Двое солдат, стоявших по сторонам от него, отступили.

— Так он твой родич? — спросил Антоний.

— Да, он мой родич, — ответила Клеопатра, улыбнувшись.

«После всего, что я сделала, чтобы разбить его сердце и уязвить его гордость, он все еще мой верный родич». Она почувствовала, как на глаза ее снова наворачиваются слезы, и, как она ни пыталась удержаться, они заструились по лицу.

— Приношу свои извинения, — сказал Антоний Архимеду. — Кажется, когда-то я видал тебя — на службе у царя. Но я много лет не бывал в Александрии.

— Я признателен тебе за эти меры предосторожности, — отозвался Архимед.

— Клеопатра, я должен идти, — сказал Антоний. Он обнял ее — не как мужчина обнимает женщину, а так, как он часто при ней обнимался с Цезарем, — по-братски. — Эта трагедия не разрушила наш союз. Скоро ты услышишь обо мне.

Он взял Клеопатру за локоть и в последний раз взглянул ей в лицо. А потом привлек к себе и прошептал на ухо:

— Сыновья Цезаря отомстят за его смерть.

Антоний выпустил руку Клеопатры, подал знак своим людям и стремительно вышел.


На Форум спустились сумерки. Дневное сумрачное небо приобрело цвет моря в ночи; розовые облака нависли над площадью, словно рдеющие наковальни.

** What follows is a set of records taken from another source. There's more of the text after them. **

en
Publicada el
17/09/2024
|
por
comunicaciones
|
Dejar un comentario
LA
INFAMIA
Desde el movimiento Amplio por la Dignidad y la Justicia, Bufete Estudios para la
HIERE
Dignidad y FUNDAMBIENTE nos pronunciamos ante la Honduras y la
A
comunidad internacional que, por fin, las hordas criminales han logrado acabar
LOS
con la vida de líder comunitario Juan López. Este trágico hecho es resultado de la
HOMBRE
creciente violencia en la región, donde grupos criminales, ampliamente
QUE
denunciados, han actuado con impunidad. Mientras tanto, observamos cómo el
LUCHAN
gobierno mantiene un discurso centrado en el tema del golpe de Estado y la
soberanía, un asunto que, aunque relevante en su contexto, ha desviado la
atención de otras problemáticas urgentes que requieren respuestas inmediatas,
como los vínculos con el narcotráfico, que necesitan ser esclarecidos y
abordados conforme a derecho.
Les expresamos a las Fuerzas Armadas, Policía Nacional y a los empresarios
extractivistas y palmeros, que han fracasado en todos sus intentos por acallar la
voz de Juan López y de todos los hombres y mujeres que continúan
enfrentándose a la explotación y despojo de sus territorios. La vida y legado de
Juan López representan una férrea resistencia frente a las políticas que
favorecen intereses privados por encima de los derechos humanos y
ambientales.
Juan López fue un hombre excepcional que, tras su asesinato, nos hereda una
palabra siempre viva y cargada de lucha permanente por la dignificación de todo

Клеопатра стояла рядом с Архимедом, одетая как один из его стражников, в короткий хитон, сандалии из толстой кожи и белый плащ, вышитый по краю греческим узором. Она заставила служанку Лепида обрезать ей волосы, и теперь завитки падали ей на уши и лоб, придавая стрижке точное сходство с прической Архимеда. За последние месяцы от постоянного беспокойства она похудела и теперь выглядела как пятнадцатилетний мальчишка, явившийся вместе со своим молодым родственником почтить павшего диктатора.

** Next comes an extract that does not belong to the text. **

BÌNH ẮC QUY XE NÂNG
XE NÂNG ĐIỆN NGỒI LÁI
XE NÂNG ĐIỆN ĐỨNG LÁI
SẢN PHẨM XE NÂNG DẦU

Людской поток вливался на площадь со всех сторон; римляне шли с дарами, чтобы возложить их к телу Цезаря. Солдаты несли оружие, которым они сражались под его командованием. Женщины держали фамильные драгоценности и амулеты, защищавшие их детей. Бедняки подносили незатейливую домашнюю утварь, горшки и котелки — несомненно, единственную свою ценность, которую они вообще могли предложить, а слуги из богатых домов доставили бронзовые кубки и серебряные чаши, амфоры с вином и изваяния домашних божеств.

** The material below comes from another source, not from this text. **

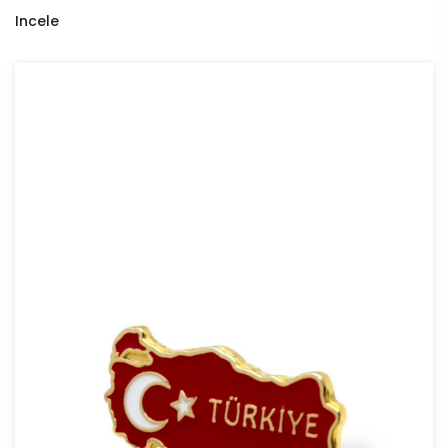
Incele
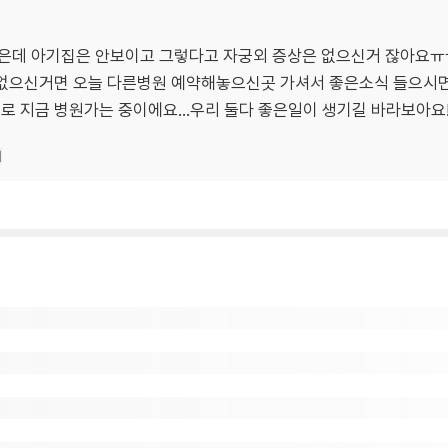
은데 아기집은 안보이고 그렇다고 자궁외 증상은 없으신거 잖아요ㅠ
상없으신거면 오늘 다른병원 예약해놓으신곳 가셔서 좋은소식 들으시면
로 지금 병원가는 중이에요...우리 둘다 좋은일이 생기길 바라보아요
기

Аммоний уже уехал из города на Яникульский холм; ему надлежало позаботиться о безопасности Цезариона и его свиты и доставить их в Остию. Там их ждало судно, которое поутру должно было отправиться в Александрию. Архимед вкупе с Антонием устроили так, чтобы в порту стояла стража — до тех самых пор, пока корабль не выйдет в море.

Но Клеопатра услыхала, что граждан Рима убийство Цезаря привело в ярость и что они уже разводят костер на Марсовом поле — на том самом месте, куда много лет назад принесли тело его дочери, Юлии, украв его из дома Помпея, и где его сожгли в присутствии всего Рима — в знак уважения к горю великого человека. Группы скорбящих собирались на Форуме, произносили речи, приносили жертвы и ждали, пока доставят труп Цезаря, чтобы разложить огромный погребальный костер. И Клеопатра — его возлюбленная, его партнер, его союзник — не могла покинуть город, не увидев этот костер и не попрощавшись с Цезарем.

— Я, видно, обречен до скончания своих дней спорить с тобой из-за твоих неразумных приказов, — сказал Архимед, но в голосе его не слышно было ни волнения, ни покорности. — Неужто твоя жажда приключений и интриг настолько сильна, что ты рискнешь оставить своего ребенка без матери?